Records contained in a dataset
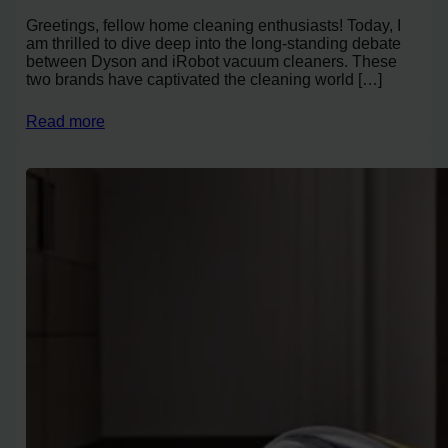
Greetings, fellow home cleaning enthusiasts! Today, I
am thrilled to dive deep into the long-standing debate
between Dyson and iRobot vacuum cleaners. These
two brands have captivated the cleaning world […]
Read more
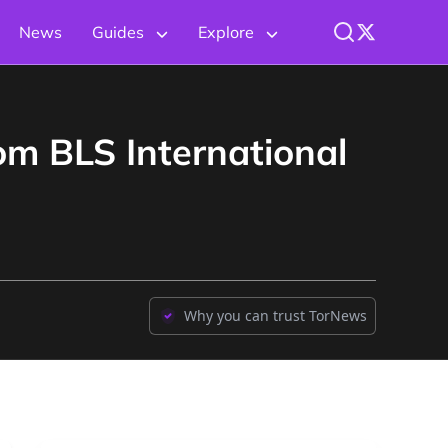
News
Guides
Explore
om BLS International
Why you can trust TorNews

_How to complete this task_
One number is the whole answer: how many lines in the records contain "cleaning".

_Task response_
2